Fernán-Gómez vuelve a alcanzar aquí otra elevación que roza lo insuperable, lo sublime
Nos abre En la ciudad sin límites accesos exactos, trazados con grande y noble oficio en un guión complejo y recio -de esos, hoy tan infrecuentes, que no hacen el juego a las líneas de menor resistencia y plantan frontalmente cara a la dificultad-, al territorio abrupto e intrincado de la conciencia de un anciano, de cuya terca y angustiada mirada hacia el interior de su olvido brota incontenible el enigma de una zona de sombra que conduce inexplicablemente a la luz, a la indescifrable y turbadora luz de una antigua herida abierta que ahora, en la agonía, quiere cerrarse.

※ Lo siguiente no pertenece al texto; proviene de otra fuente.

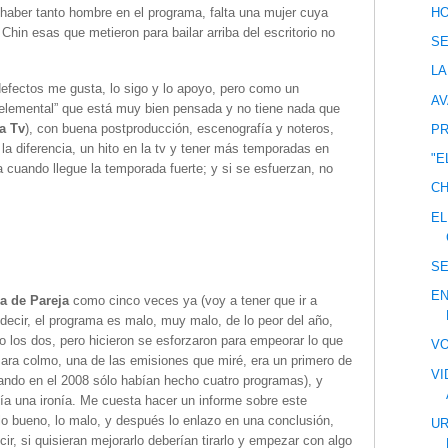
HO
 haber tanto hombre en el programa, falta una mujer cuya
Chin esas que metieron para bailar arriba del escritorio no
S
LA
efectos me gusta, lo sigo y lo apoyo, pero como un
AV
 elemental” que está muy bien pensada y no tiene nada que
a Tv
), con buena postproducción, escenografía y noteros,
PR
la diferencia, un hito en la tv y tener más temporadas en
"E
ta cuando llegue la temporada fuerte; y si se esfuerzan, no
CH
EL
S
EN
a de Pareja
como cinco veces ya (voy a tener que ir a
 decir, el programa es malo, muy malo, de lo peor del año,
o los dos, pero hicieron se esforzaron para empeorar lo que
V
 Para colmo, una de las emisiones que miré, era un primero de
VI
ando en el 2008 sólo habían hecho cuatro programas), y
ecía una ironía. Me cuesta hacer un informe sobre este
lo bueno, lo malo, y después lo enlazo en una conclusión,
UR
ir, si quisieran mejorarlo deberían tirarlo y empezar con algo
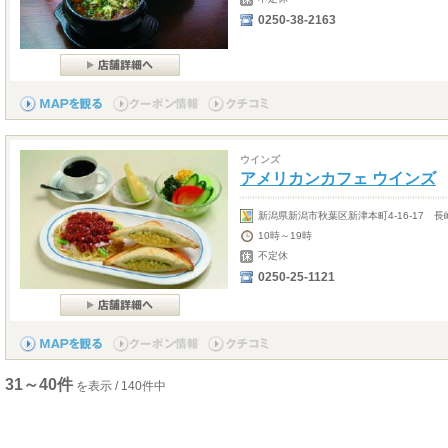
0250-38-2163
ウインズ
アメリカンカフェ ウインズ
新潟県新潟市秋葉区新津本町4-16-17 長
10時～19時
不定休
0250-25-1121
31～40件
を表示 / 140件中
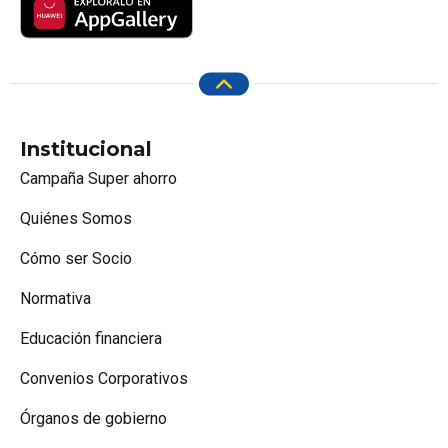
Institucional
Campaña Super ahorro
Quiénes Somos
Cómo ser Socio
Normativa
Educación financiera
Convenios Corporativos
Órganos de gobierno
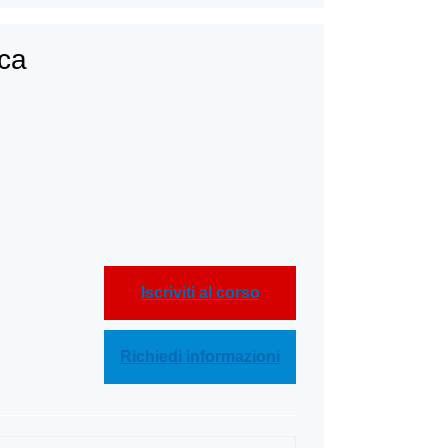
ica
Iscriviti al corso
Richiedi informazioni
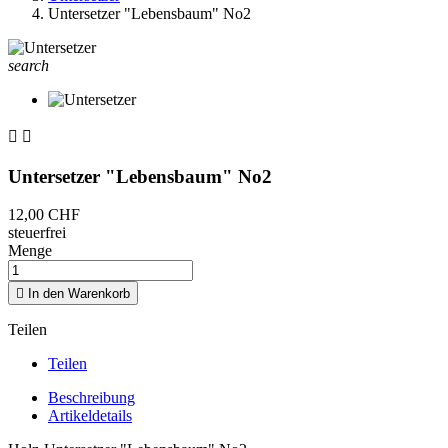
Untersetzer "Lebensbaum" No2
search


Untersetzer "Lebensbaum" No2
12,00 CHF
steuerfrei
Menge

In den Warenkorb
Teilen
Teilen
Beschreibung
Artikeldetails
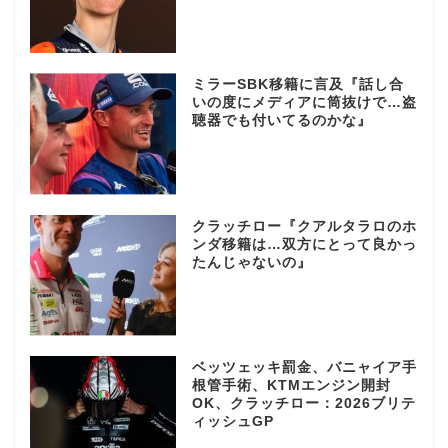
ミラーSBK移籍に言及『話し合
いの度にメディアに筒抜けで…盗
聴器でも付いてるのかな』
クラッチロー『クアルタラロのホ
ンダ移籍は…双方にとって良かっ
たんじゃないの』
ベッツェッキ罰金、バニャイア手
根管手術、KTMエンジン開封
OK、クラッチロー：2026ブリテ
ィッシュGP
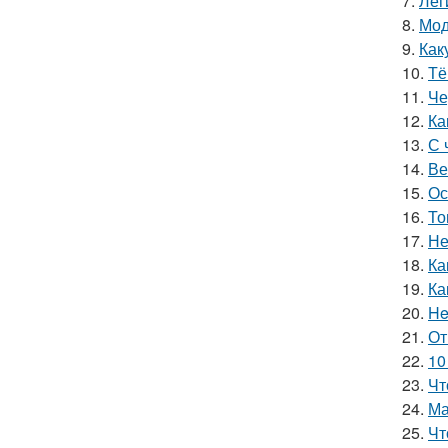
7.
Лег
8.
Мод
9.
Как
10.
Тё
11.
Че
12.
Ка
13.
С 
14.
Ве
15.
Ос
16.
То
17.
Не
18.
Ка
19.
Ка
20.
He
21.
От
22.
10
23.
Чт
24.
Ма
25.
Чт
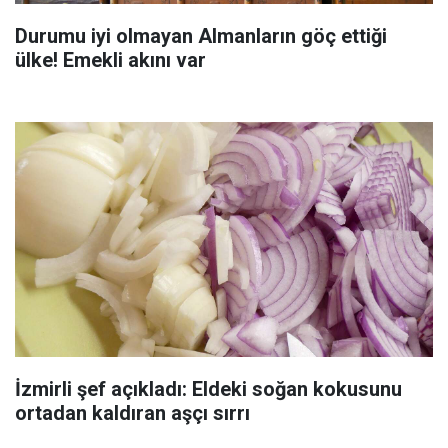
Durumu iyi olmayan Almanların göç ettiği
ülke! Emekli akını var
İzmirli şef açıkladı: Eldeki soğan kokusunu
ortadan kaldıran aşçı sırrı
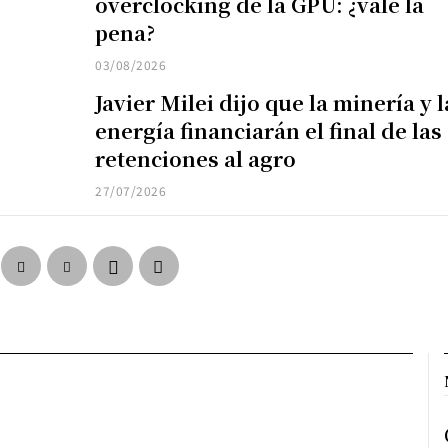
overclocking de la GPU: ¿vale la
pena?
03/08/2026
Javier Milei dijo que la minería y l
energía financiarán el final de las
retenciones al agro
27/07/2026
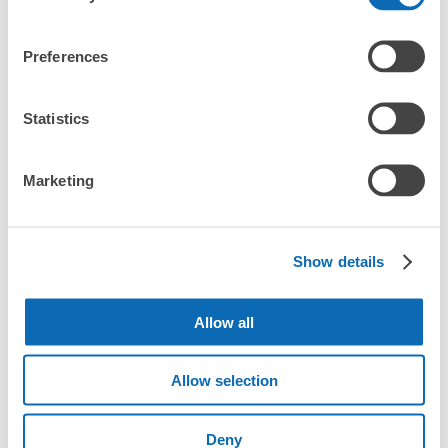
「這和嚴島（秋之宮島）站的投幣式置物櫃服務有什麼不
同？」
Preferences
「幾天前可以開始預約嚴島（秋之宮島）站的店舖呢？」
Statistics
突發狀況下的安心理賠
Marketing
發生行李破損、被偷等狀況時安心有保障
嚴島（秋之宮島）站行李寄存訊息
Show details
向您介紹嚴島（秋之宮島）站附近的行李寄存地點！

我們會隨時更新ecbo cloak的合作店鋪及投幣式寄物櫃的資訊。

Allow all
在嚴島（秋之宮島）站附近觀光、工作或購物時，您是否曾想過
「如果這東西可以找地方寄放就好了」？

Allow selection
把手上的包包、行李箱、嬰兒車、自行車等都寄存起來，輕鬆沒負
擔！

Deny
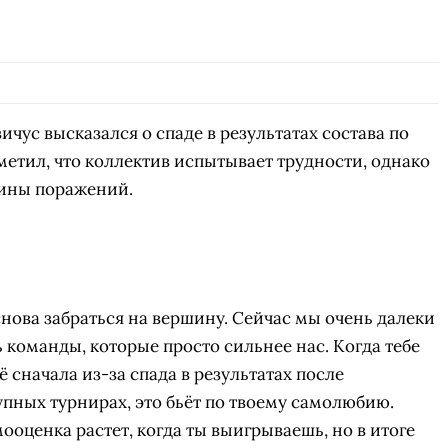
ичус высказался о спаде в результатах состава по
метил, что коллектив испытывает трудности, однако
чины поражений.
снова забраться на вершину. Сейчас мы очень далеки
ть команды, которые просто сильнее нас. Когда тебе
 сначала из-за спада в результатах после
упных турнирах, это бьёт по твоему самолюбию.
ооценка растет, когда ты выигрываешь, но в итоге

Es el trenzado de los hilos de una busca dentro de la identidad de un hombre loco y moribundo, pero asombrosamente lúcido, una averiguación anímica que discurre con alta precisión y contagiosa emoción sobre la tierra movediza de una mente en última lucha consigo misma.
Estamos nada menos que ante un intento de representar lo irrepresentable, de visualizar el revés de la materia de la vida. Palabras mayores, pues se trata de la captura, mediante métodos formales convencionales, genéricos -en concreto los propios del proceso indagatorio que llamamos thriller, desplegados en contrapunto con patrones formales derivados de otro patrón genérico, el del melodrama-, de un estado de espíritu. Y sólo un genio del arte y la ciencia de la representación puede hacer, e incluso hacer con desarmante sensación de facilidad, ese aludido prodigio de representar lo irrepresentable, de dar rostro al revés de la vida. Y Fernando Fernán-Gómez vuelve a rozar elevaciones sublimes en su composición de este hombre en fuga sin vuelta atrás hacia dentro de sí mismo, hacia algo que ocultan las oquedades del subsuelo de su memoria herida y alterada.
Pero no es el severo y genial esfuerzo creador de Fernán-Gómez un simple monólogo, porque Antonio Hernández ha sabido darle un verdadero interlocutor, en poderosa ecuación de tú a tú, con Leonardo Sbaraglia, que carga con el peso, que nunca se le hace fardo, de abrir el camino y vertebrar el itinerario de desvelamiento del enigma que Fernán-Gómez guarda en los subterráneos de su elocuencia. El diálogo nieto-abuelo mueve y conmueve, es una hermosa construcción de cine lírico dentro de un esquema de cine negro, en el que saltan de vez en cuando algunas chispas de la inmediatez de la comedia, en especial de la explosiva presencia, en contrapunto con la sobria y rotunda eficacia de Roberto Álvarez, de Adriana Ozores, que vuelve a estar eminente. Y, así, el tú a tú entre Sbaraglia y Fernán-Gómez se entrelaza con las ramas de la paulatina construcción, alrededor del actor argentino, de un entramado de relaciones familiares en el que saltan la sutileza y las calidades fotogénicas de Ana Fernández y el buen retorno de Geraldine Chaplin, Laticia Brédice, Alex Casanovas y Alfredo Alcón, que tiran de un reparto bien trabado y uniformizado por la mano directora de Antonio Hernández.
Y sólo cabe reprochar a éste un exceso de elevación en el tono sinfónico inicial, un punto de abuso en el énfasis de la línea dramática de arranque, que genera una inoportuna sobreabundancia de expectativas para un tramo final que es bueno, pero que sin duda sería doblemente bueno si hubiera sido preparado por una más cautelosa dosificación en la vibración y las resonancias del dramatismo de su planteamiento.